Deaggregation - ScreamingUdder/wiki GitHub Wiki
We want to deaggregate data into separate topics at ISIS to match ESS where these data will come from different producers rather than a single instrument server. This will allow greater sharing of implementation between ISIS and ESS, for example in the Mantid live listener, and make experience gained in developing and operating the ISIS system more relevant to the ESS.
Proposed plan for changes:
- Put "slow" sample environment data into a separate, single-partition topic. "Slow" here means time-value pair logs, not EPICS waveforms and AreaDetector. At ESS, and eventually at ISIS, these messages will come from the EPICS to Kafka forwarder. Thus the schema used by the EPICS forwarder must also be used here.
- Put pulse information into a separate topic as this will somehow come from the detector group at ESS, possibly via EPICS. At the moment this is just a pulse time and proton charge. Pulse time (
frame_time
) should also still be included in event messages, it should be available through the global time system somehow and will also act as the pulse id to match events to a pulse info message and the proton charge. - Mantid stores time of flights as
float
(check this) so for now use float on the wire and get Morten to castint
tofloat
. Not sure about this but it is easy to change later. - Continue to use "frame" terminology in schema unless there is resistance from ESS folk.
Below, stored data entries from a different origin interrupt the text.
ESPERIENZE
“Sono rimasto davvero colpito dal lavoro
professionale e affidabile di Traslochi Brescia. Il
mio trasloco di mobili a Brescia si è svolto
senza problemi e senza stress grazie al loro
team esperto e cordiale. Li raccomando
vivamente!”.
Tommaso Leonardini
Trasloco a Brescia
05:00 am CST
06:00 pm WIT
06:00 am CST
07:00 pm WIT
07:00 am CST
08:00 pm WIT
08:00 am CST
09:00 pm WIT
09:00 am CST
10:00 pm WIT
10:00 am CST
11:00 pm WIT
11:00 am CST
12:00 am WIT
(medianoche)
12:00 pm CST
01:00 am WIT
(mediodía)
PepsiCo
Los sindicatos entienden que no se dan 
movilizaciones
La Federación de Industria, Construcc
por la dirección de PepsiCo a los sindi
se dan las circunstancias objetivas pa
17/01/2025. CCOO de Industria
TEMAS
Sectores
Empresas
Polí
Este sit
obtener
- Change default value of the
end_of_frame
field in event messages totrue
so that it can be omitted by producers which do not support splitting into multiple messages per frame. This makes the implementation easier for the event formation units for now. - The optional timestamp field in the Kafka message header should be used instead of putting the timestamp in the flatbuffer payload. This will allow use of the new Kafka feature of finding offset by timestamp, permitting seeking to start-of-run or "5 mins ago" etc.
Unanswered questions:
- How do we handle detecting the end-of-run (EOR) in every topic?
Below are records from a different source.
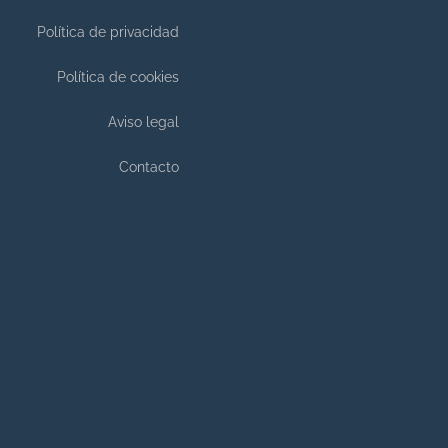
Política de privacidad
Política de cookies
Aviso legal
Contacto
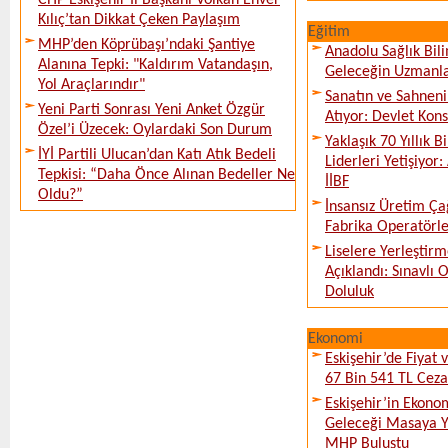
CHP Eskişehir İl Başkanı Volkan Enver
Kılıç’tan Dikkat Çeken Paylaşım
Eğitim
MHP’den Köprübaşı’ndaki Şantiye
Anadolu Sağlık Bili
Alanına Tepki: "Kaldırım Vatandaşın,
Geleceğin Uzmanlar
Yol Araçlarındır"
Sanatın ve Sahneni
Yeni Parti Sonrası Yeni Anket Özgür
Atıyor: Devlet Kon
Özel’i Üzecek: Oylardaki Son Durum
Yaklaşık 70 Yıllık 
İYİ Partili Ulucan’dan Katı Atık Bedeli
Liderleri Yetişiyor
Tepkisi: “Daha Önce Alınan Bedeller Ne
İİBF
Oldu?”
İnsansız Üretim Çağ
Fabrika Operatörle
Liselere Yerleşti
Açıklandı: Sınavlı
Doluluk
Ekonomi
Eskişehir’de Fiyat 
67 Bin 541 TL Ceza
Eskişehir’in Ekono
Geleceği Masaya Ya
MHP Buluştu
- If EOR is a time known in advance then it is easy... but what if a run ends at an unexpected time, by the push of a button or some kind of safe limit hit/interlock etc?
- The system which knows when EOR was hit could publish an EOR message to every topic? If there is a short or even no pause between runs then this can result in other messages falling the wrong side of the EOR message.
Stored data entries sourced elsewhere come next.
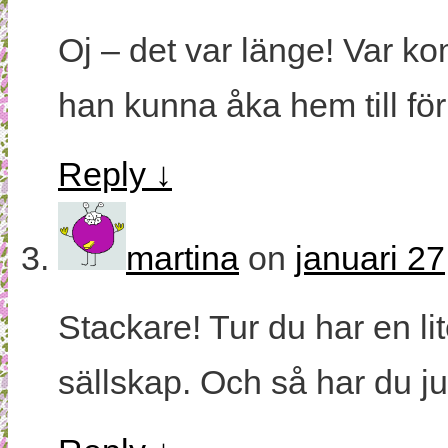
Oj – det var länge! Var 
han kunna åka hem till fö
Reply
↓
martina
on
januari 27
Stackare! Tur du har en l
sällskap. Och så har du 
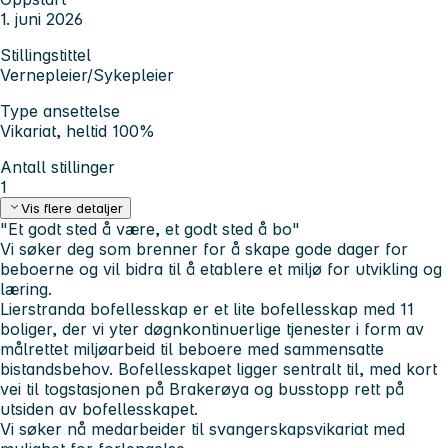
1. juni 2026
Stillingstittel
Vernepleier/Sykepleier
Type ansettelse
Vikariat, heltid 100%
Antall stillinger
1
Vis flere detaljer
"Et godt sted å være, et godt sted å bo"
Vi søker deg som brenner for å skape gode dager for
beboerne og vil bidra til å etablere et miljø for utvikling og
læring.
Lierstranda bofellesskap
er et lite bofellesskap med 11
boliger, der vi yter døgnkontinuerlige tjenester i form av
målrettet miljøarbeid til beboere med sammensatte
bistandsbehov. Bofellesskapet ligger sentralt til, med kort
vei til togstasjonen på Brakerøya og busstopp rett på
utsiden av bofellesskapet.
Vi søker nå medarbeider til svangerskapsvikariat med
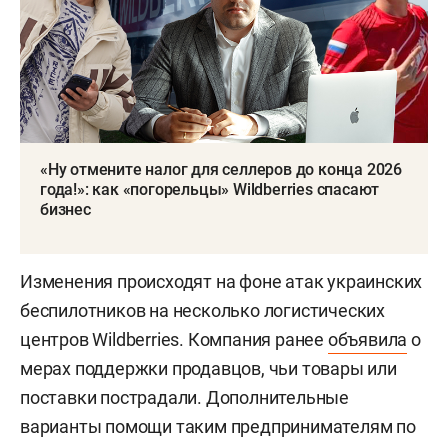
«Ну отмените налог для селлеров до конца 2026
года!»: как «погорельцы» Wildberries спасают
бизнес
Изменения происходят на фоне атак украинских
беспилотников на несколько логистических
центров Wildberries. Компания ранее
объявила
о
мерах поддержки продавцов, чьи товары или
поставки пострадали. Дополнительные
варианты помощи таким предпринимателям по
- EOR could be published to one topic and then consumer continues to listen to other topics for a specified duration, then throws away any message with a timestamp after the timestamp in the EOR message. Any message which is thrown away should be reconsumed as part of the next run, unless there is a similar system for start-of-run (SOR) and it falls before the SOR. This is a slightly more complex solution and requires all messages to be timestamped but is probably the most robust solution.
Differences between ESS and ISIS requirements for schema
- ISIS has
RunStatus
- does not look like this is used by Mantid anyway, can be removed? (YAGNI) - ISIS has
frame_number
- could be useful but do not see how we can do this at ESS; EFU has no knowledge of run start + end (to reset frame number to 0). - ISIS has
period
number, no problem this can be included as default to 0 when omitted.